The second area identified is self-preservation. The emergence of the health-conscious consumer has led to the development of “healthy” brands such as bio-products and environmentally-benign and preservative-free products. One side-effect is that the more sensitive formulations require packaging solutions that offer higher barrier protection than traditional packaging, a need addressed by airless packaging systems.
However, these systems can be high cost, with significant investments required in new filling lines and have limited flexibility in terms of bottle shape and size. Plastohm sought to address these problems by launching AirFree, claimed to be the first one-part airless bottle and closure packaging solution.
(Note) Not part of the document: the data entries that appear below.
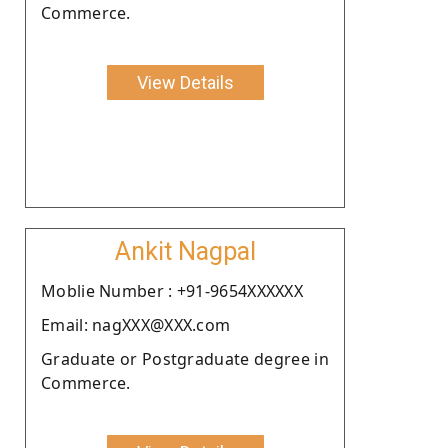
Commerce.
View Details
Ankit Nagpal
Moblie Number : +91-9654XXXXXX
Email: nagXXX@XXX.com
Graduate or Postgraduate degree in
Commerce.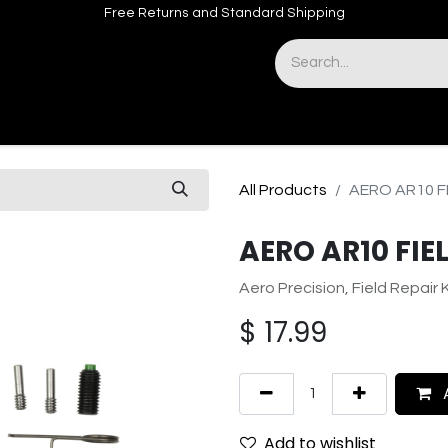
Free Returns and Standard Shipping
& Sights
Accessories
Apparel
All Products
AERO AR10 FI
AERO AR10 FIEL
Aero Precision, Field Repair K
$
17.99
A
Add to wishlist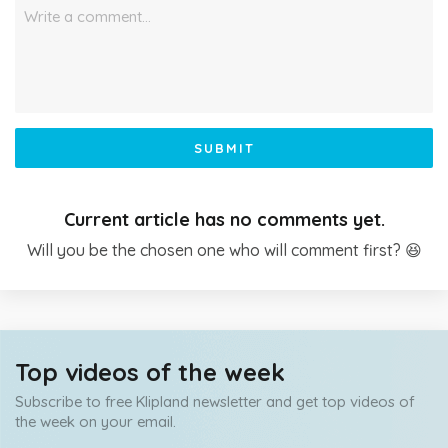
Write a comment…
SUBMIT
Current article has no comments yet.
Will you be the chosen one who will comment first? 😆
Top videos of the week
Subscribe to free Klipland newsletter and get top videos of
the week on your email.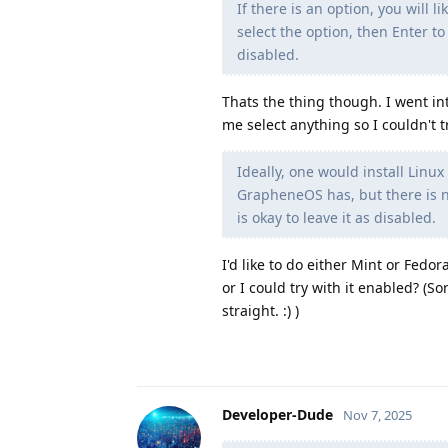
If there is an option, you will 
select the option, then Enter t
disabled.
Thats the thing though. I went i
me select anything so I couldn't tr
Ideally, one would install Linux
GrapheneOS has, but there is no
is okay to leave it as disabled.
I'd like to do either Mint or Fedo
or I could try with it enabled? (So
straight. :) )
Developer-Dude
Nov 7, 2025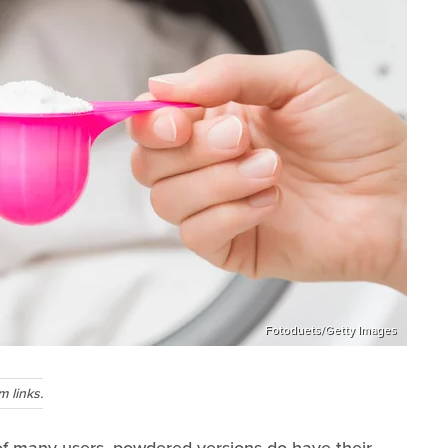
Fotoduets/Getty Images
 links.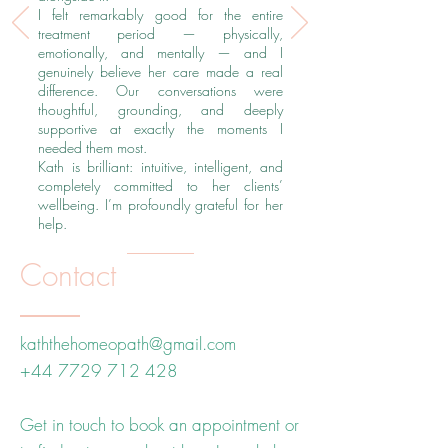
I felt remarkably good for the entire
treatment period — physically,
emotionally, and mentally — and I
genuinely believe her care made a real
difference. Our conversations were
thoughtful, grounding, and deeply
supportive at exactly the moments I
needed them most.
Kath is brilliant: intuitive, intelligent, and
completely committed to her clients’
wellbeing. I’m profoundly grateful for her
help.
Contact
kaththehomeopath@gmail.com
+44 7729 712 428
Get in touch to book an appointment or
Using conventional co-extrusion technology, the AirFree bottle has a rigid external wall and a contractible internal pouch.
“AirFree offers a strong cost advantage,” adds Kuhn. “Its manufacturing process reduces assembly risks and manufacturing costs significantly. Its higher barrier properties offer better protection to fragile formulations than traditional piston-based systems. AirFree, in its Protect+ version, incorporates an additional layer of EVOH or PA for a further enhanced barrier against water, oxygen, UV and aromas. AirFree bottles can be used in any position and spray at all angles for true 360° application. Multi-position is a significant advantage for several market segments such as bodycare, suncare and tanning, haircare and professional beauty.” Plastohm also says that while most airless systems can only take cylindrical or oval shapes and are available in a limited number of sizes, AirFree can take almost any shape and size. Brand identities can be preserved and enhanced with consistent bottle shapes and large decoration areas.
The final finding from the survey is labelled “affirming one’s personality” – some consumers are pursuing rarity and exclusivity and search for a high level of personalisation which manifests itself in low brand loyalty and strong impulse purchasing patterns. Novelty and packaging features often ignite these purchasing decisions. This makes packaging the first contact between the consumer and a product, a strategic element of the product and a key part of the marketing mix.
Sleek harmonious contours set Unilever’s new Dove liquid soap product packaging apart from others on-shelf. Featuring custom closures manufactured by Seaquist, the rounded snap top on the soap and inverted flat lid closure used for conditioning products ensure safe and clean dispensing. The gloss finish to the finger recess contrasts with the matte finish of the main body of the closures.
As product formulations become ever richer and thicker, jars are becoming an increasingly popular, indeed essential, packaging component. Another recent addition from Seaquist is Camélia, a dispensing jar closure with flip-top dispensing convenience. As conventional screw-off closure systems require two hands to use, accessing the product inside can be awkward and the package can become contaminated with product and Camélia now addresses this problem.
Seaquist has also developed a distinctive bi-injected snap top closure. Gemini is said to be ideal for both upright and inverted applications in the hair, shower, skin and facial care markets for packages ranging from 125-300ml and is available with Seaquist’s SimpliSqueeze valve technology for non-drip, no mess dispensing.